| 08.01 Uhr
Hartz-IV-Debatte in Deutschland
Westerwelle erkennt "sozialistische Züge"
Presse karikiert FDP als Hü-Hott-Partei
Presse karikiert FDP als Hü-Hott-Partei FOTO: ddp
Berlin (RPO). Vize-Kanzler Guido Westerwelle hat in einem Gastkommentar für eine deutsche Zeitung scharfe Kritik an der laufenden Hartz-IV-Debatte in Deutschland geübt. Die Diskussion über das Urteil trage "sozialistische Züge", schreibt der FDP-Chef - und macht sich erneut für Steuersenkungen stark.

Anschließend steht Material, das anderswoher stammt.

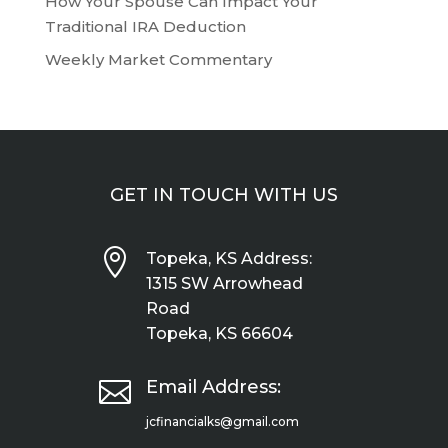
How Your Spouse Can Impact Your
Traditional IRA Deduction
Weekly Market Commentary
GET IN TOUCH WITH US

Topeka, KS Address:
1315 SW Arrowhead
Road
Topeka, KS 66604

Email Address:
jcfinancialks@gmail.com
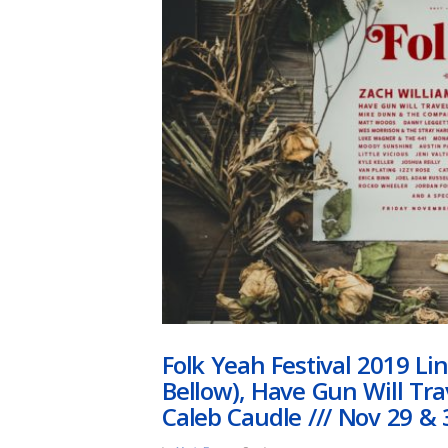
Folk Yeah Festival 2019 L
Bellow), Have Gun Will Tr
Caleb Caudle /// Nov 29 & 3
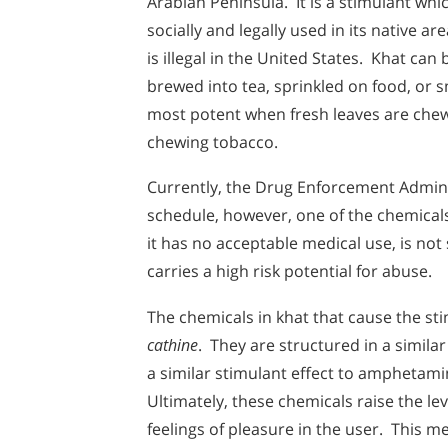
Arabian Peninsula. It is a stimulant whic
socially and legally used in its native ar
is illegal in the United States. Khat can
brewed into tea, sprinkled on food, or s
most potent when fresh leaves are chew
chewing tobacco.
Currently, the Drug Enforcement Admini
schedule, however, one of the chemicals
it has no acceptable medical use, is no
carries a high risk potential for abuse.
The chemicals in khat that cause the sti
cathine
. They are structured in a simil
a similar stimulant effect to amphetam
Ultimately, these chemicals raise the le
feelings of pleasure in the user. This me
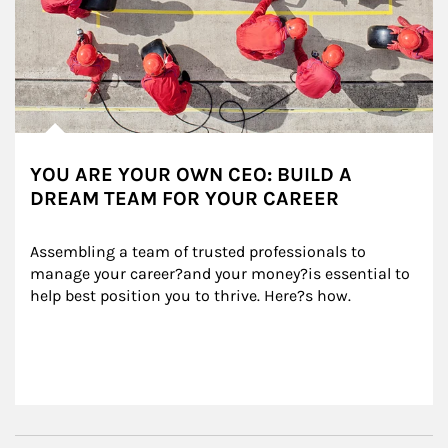
YOU ARE YOUR OWN CEO: BUILD A
DREAM TEAM FOR YOUR CAREER
Assembling a team of trusted professionals to 
manage your career?and your money?is essential to 
help best position you to thrive. Here?s how.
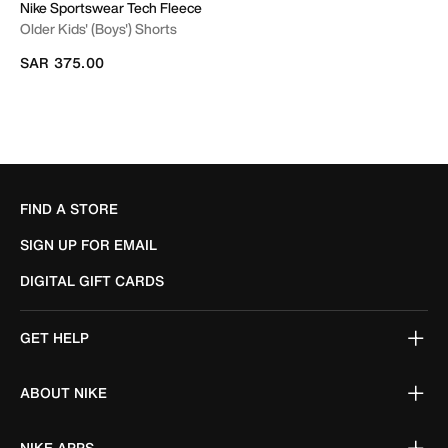
Nike Sportswear Tech Fleece
Older Kids' (Boys') Shorts
SAR 375.00
FIND A STORE
SIGN UP FOR EMAIL
DIGITAL GIFT CARDS
GET HELP
ABOUT NIKE
NIKE APPS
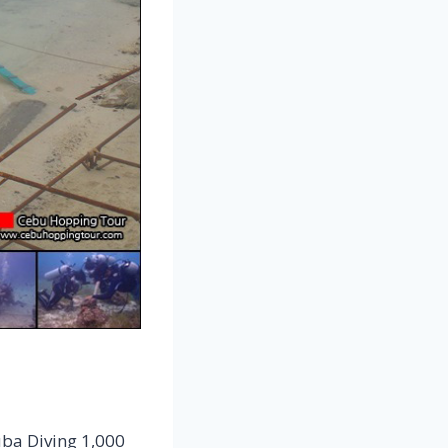
uba Diving 1,000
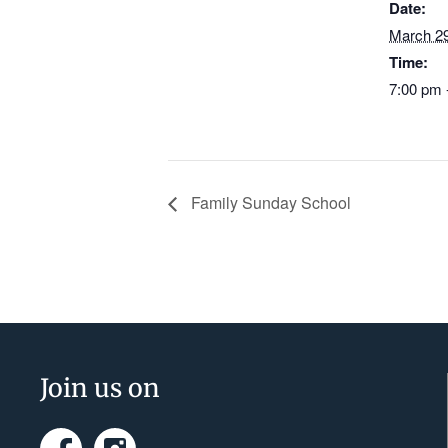
Date:
March 29
Time:
7:00 pm 
Family Sunday School
Footer
Join us on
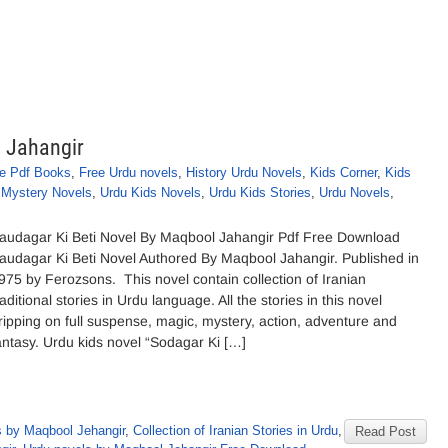
l Jahangir
e Pdf Books
,
Free Urdu novels
,
History Urdu Novels
,
Kids Corner
,
Kids
,
Mystery Novels
,
Urdu Kids Novels
,
Urdu Kids Stories
,
Urdu Novels
,
audagar Ki Beti Novel By Maqbool Jahangir Pdf Free Download
audagar Ki Beti Novel Authored By Maqbool Jahangir. Published in
975 by Ferozsons. This novel contain collection of Iranian
raditional stories in Urdu language. All the stories in this novel
ripping on full suspense, magic, mystery, action, adventure and
antasy. Urdu kids novel “Sodagar Ki […]
 by Maqbool Jehangir
,
Collection of Iranian Stories in Urdu
,
Read Post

"Wie in einem pawlowschen Reflex wird gerufen, jetzt könne es erst recht keine Entlastung der Bürger mehr geben, das Geld brauche man für höhere Hartz-IV-Sätze", schreibt der FDP-Chef  in einem Gastbeitrag für die "Welt". Stattdessen sollten die Leistungen des Steuerzahlers in den Mittelpunkt gerückt werden.

Westerwelle nutzt starke, polarisierende Formulierungen. Es scheine in Deutschland nur noch Bezieher von Steuergeld zu geben, aber niemanden, der das alles erarbeitet, heißt es etwa. Die alles bezahlen, fänden kaum Beachtung. Dabei geht es dem Liberalen vor allem um die Geringverdiener. Menschen, die durch ihre Arbeit weniger verdienen, als ihnen durch Hartz IV zustünde. Als Beispiel führt der FDP-Chef einen verheirateten Kellner mit zwei Kindern an. Am Ende des Monats bekomme der im Schnitt 109 Euro weniger im Monat, als wenn er Hartz IV bezöge.

Westerwelle zeigt sich tief besorgt und attestiert der deutschen Öffentlichkeit eine gefährliche Leichtfertigkeit im Umgang mit dem Leistungsgedanken. An einem solchen Denken könne Deutschland scheitern. Selbst vor einem vergleich mit dem Verfall des Römischen Reiches scheut Westerwelle nicht zurück. Wer dem Volk anstrengungslosen Wohlstand verspreche, lade zu "spätrömischer Dekadenz" ein. Seine Schlussfolgerungen führen zurück auf den zentralen Wahlkampfslogan der FDP: Leistung muss sich wieder lohnen. 

"Dieses Umsteuern ist für mich der Kern der geistig-politischen Wende, die ich nach der Diskussion über die Karlsruher Entscheidung für nötiger halte denn je", schreibt Westerwelle. In Deutschland habe man zu lange die Verteilung optimiert und darüber vergessen, wo Wohlstand herkomme. Stattdessen fordert er faire Steuern und ein durchlässiges Bildungssystem für die Mitte der Gesellschaft.

Diese Mittelschicht sei in den vergangenen zehn Jahren von zwei Dritteln auf noch gut die Hälfte der Gesellschaft geschrumpft. "Damit bröckelt die Brücke zwischen Arm und Reich. Eine Gesellschaft ohne Mitte fliegt auseinander, und der Politik fliegt sie um die Ohren."

Westerwelle hatte mit seiner Partei zuletzt mit einem dramatischen Absturz in der Wählergunst zu kämpfen. Auch der Parteichef selbst kämpft mit schlechten Umfragewerten. Die Stimmungs-Krise hatte Westerwelle Anfang der Woche veranlasst, seinem Unmut im Koalitionsausschuss freien Lauf zu lassen. Auch auf die Union ist man in der FDP nicht gut zu sprechen. Am Wochenende hatten die Liberalen auf einem Krisengipfel beschlossen, ihrer Themen wieder klarer in die Öffentlichkeit zu tragen. Allem Anschein nach macht Westerwelle an diesem Donnerstag den Anfang.